As terras habitadas pelos Xukuru, segundo a tradição oral do grupo e das diversas fontes históricas existentes, abrangiam a Serra do Felipe, Serra da Aldeia Velha, Serra do Aió, Serra do Mají (Pedra Furada), Poço do Mulungu, Serra Isabel Dias, Serra da Gangorra, Serra da Ventania ou do Vento e atrás da Serra do Felipe, em perímetro de aproximadamente 40 léguas. Em termos atuais, este território compreenderia, no sentido leste-oeste, do Brejo da Madre de Deus (PE) à proximidade de Arcoverde (PE), e no sentido norte-sul, da região limítrofe aos estados da Paraíba e Pernambuco até a Pedra Serrana no município de Pedra/PE (Atlas, 1993). Outras informações encontram-se nas referências sobre a Congregação do Oratório da Madre de Deus que, em terras doadas pelo governo, era responsável pela catequese dos índios na Missão Ararobá. Documentos oficiais do Governo de Pernambuco, em meados do século XVIII, apontavam que a colonização da região onde se localizam os Xukuru se iniciou a partir da Vila de Cimbres, local anteriormente denominado aldeia Ararobá, a qual serviu como ponto de catequese de vários grupos indígenas locais por aproximadamente dois séculos. Em 1836, a sede da Vila de Cimbres foi transferida para a povoação de Pesqueira que, segundo história oral xukuru, tratava-se de local tradicional de pescaria daqueles índios.

A aldeia do Ararobá, que deu origem à Vila de Cimbres, também conhecida como Nossa Senhora das Montanhas, foi fundada em 1669. Segundo Valle (1992), este aldeamento também é posteriormente habitado por moradores estranhos. Devido ao seu clima favorável e a abundância d'água, tornou-se próspero e foi elevado à paróquia em 1692 pelo bispo D. Matias de Figueiredo e Melo. A igreja de Nossa Senhora das Montanhas foi ali instalada em 1692 e tornou-se a primeira matriz do agreste de Pernambuco.

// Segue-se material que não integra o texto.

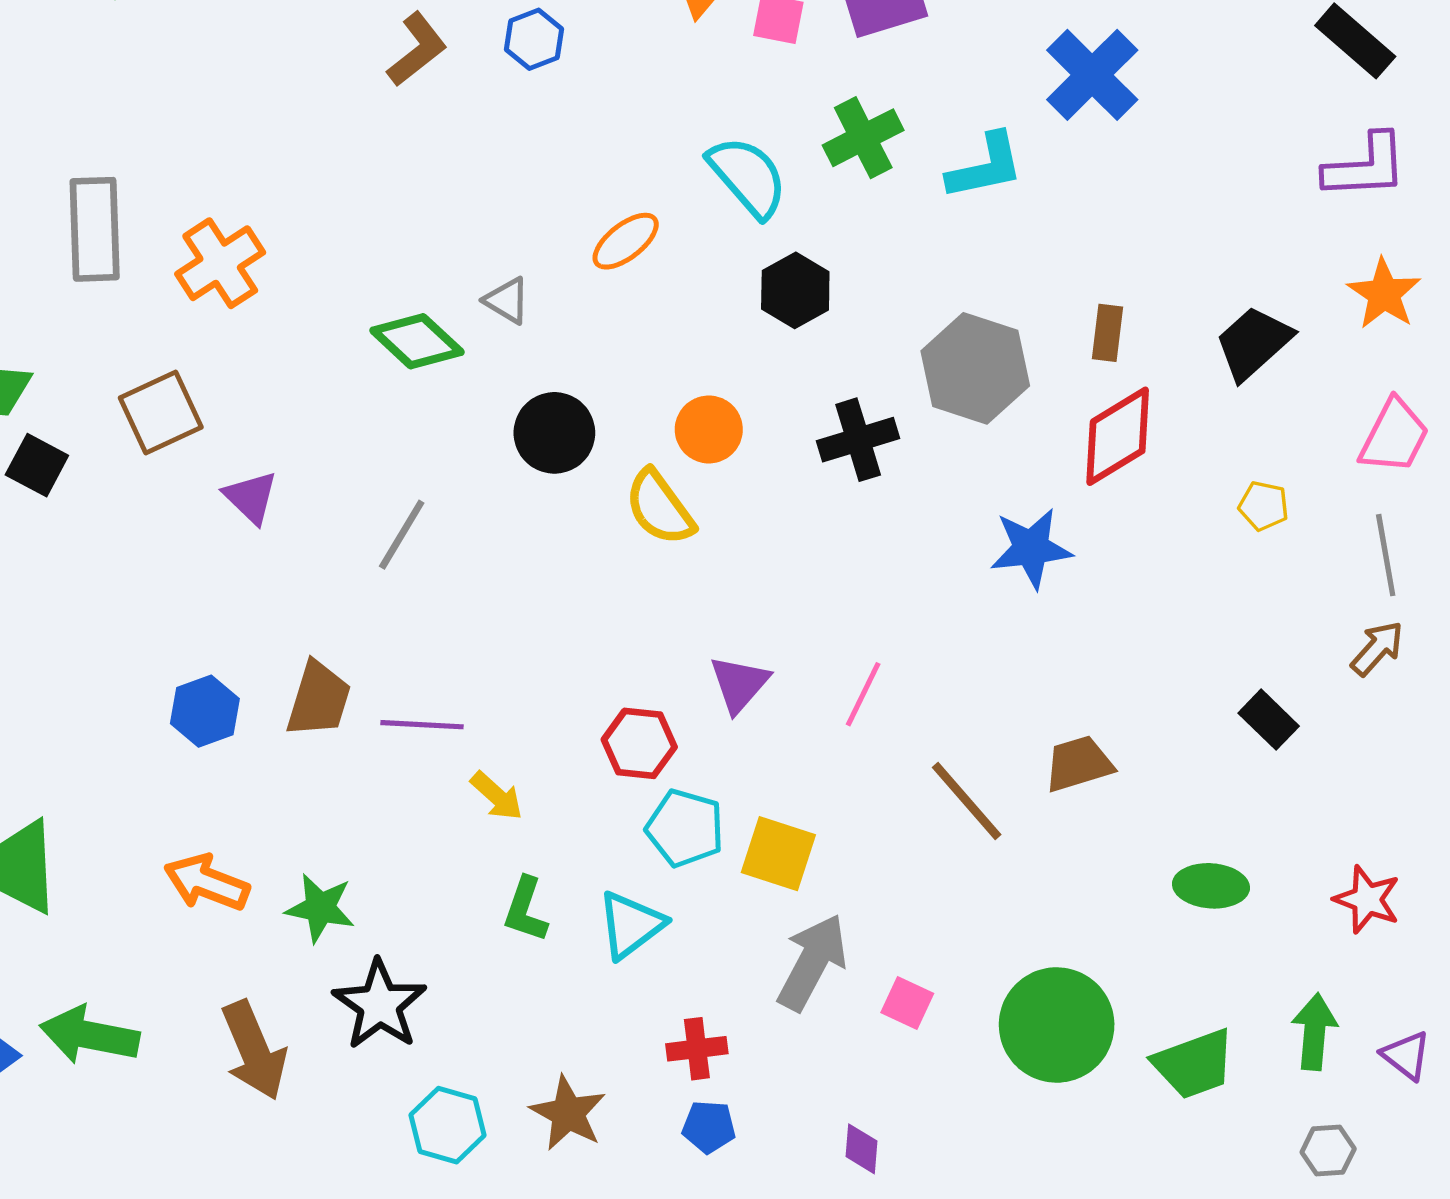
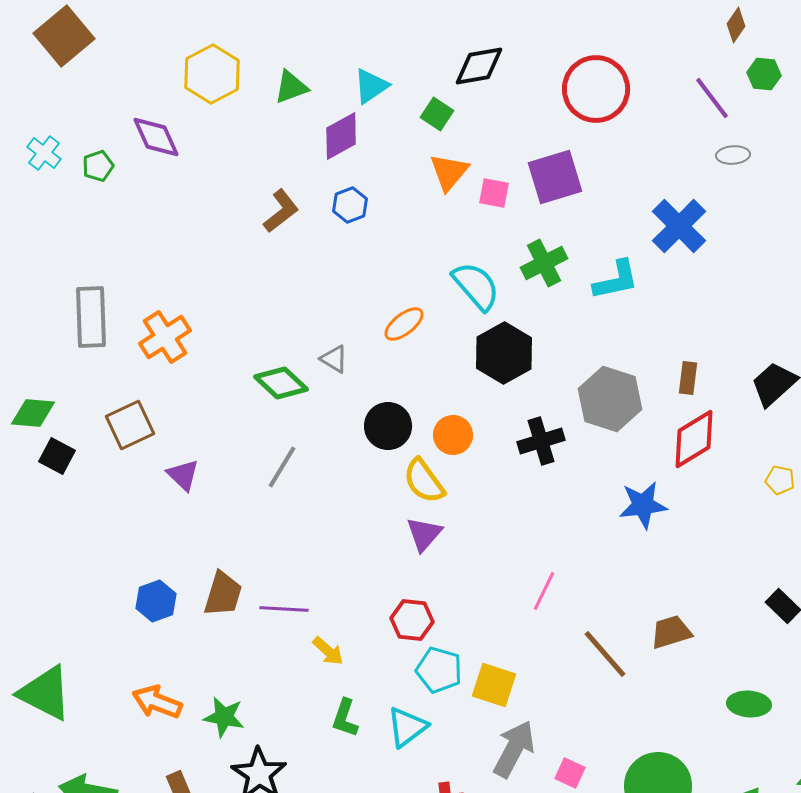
black hexagon: (795, 290) -> (504, 353), size x1.4
black circle: (554, 433) -> (388, 426), moved
gray line: (402, 535) -> (282, 467), moved
purple triangle: (739, 684) -> (424, 534), moved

A aldeia do Ararobá também teve um nome dado pelos jesuítas, Monte Alegre, mas, ao ser criada a vila em 1761, recebeu o nome de Cimbres, o qual ainda permanece, segundo uns, recordando uma povoação de nome idêntico em Portugal, segundo outros, significando na língua indígena "lugar de ensino" (Maciel, 1977). Na realidade, Cimbres foi um lugar de ensino ministrado pelos brancos aos índios, por mais ou menos dois séculos. No início, era a catequese dos índios pela Congregação de S. Felipe Néri ou do Oratório da Madre de Deus; no século XIX, havia ali um projeto de instalação de um estabelecimento de ensino profissional, o "Colégio dos índios de Urubá".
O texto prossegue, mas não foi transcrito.